The cost-effectiveness of interferon beta treatment in patients with a clinically isolated syndrome in Colombia
Abstract
Introduction: Approximately 85% of patients with multiple sclerosis have an initial demyelinating event. Treatment with interferon beta delays the progression of multiple sclerosis for nearly two years in patients with a clinically isolated syndrome. In Colombia, interferon is very expensive when compared to other countries.
Objective: Purpose: We sought to determine the cost-effectiveness of a two-year interferon beta treatment within Colombia in patients with a clinically isolated syndrome.
Materiales y methods: Based on patient and society perspectives, a cost-effectiveness analysis was conducted using a decision tree. A variety of probabilities were defined after a systematic review of the available literature. The disease costs were calculated by reviewing medical charts at the Hospital San Ignacio University and surveys completed by multiple sclerosis patients. To control for uncertainty in these data, analysis of approximately one-thousand patients was performed using Monte Carlo methods.

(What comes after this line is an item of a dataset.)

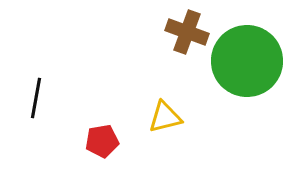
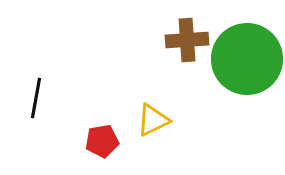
brown cross: moved 8 px down; rotated 24 degrees counterclockwise
green circle: moved 2 px up
yellow triangle: moved 12 px left, 3 px down; rotated 12 degrees counterclockwise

Results: The two-year treatment cost per patient exceeds Col$ 95,000,000 (US$ 50,000). Approximately 80 % of this cost corresponds to medications (US$ 40,500). The price of relapse and indirect costs totals Col$ 41,632,149 (US$ 21,744) and Col$ 11,656,389 (US$ 6,088), respectively. Treatment represents an increase of 0.06 quality-adjusted life years (QALY). The incremental cost-effectiveness ratio exceeds the threshold, regardless of the use of Monte Carlo methods for analysis.
Conclusion: Administering interferon beta over the course of two years to high-risk patients with a clinically isolated syndrome is not cost-effective within Colombia.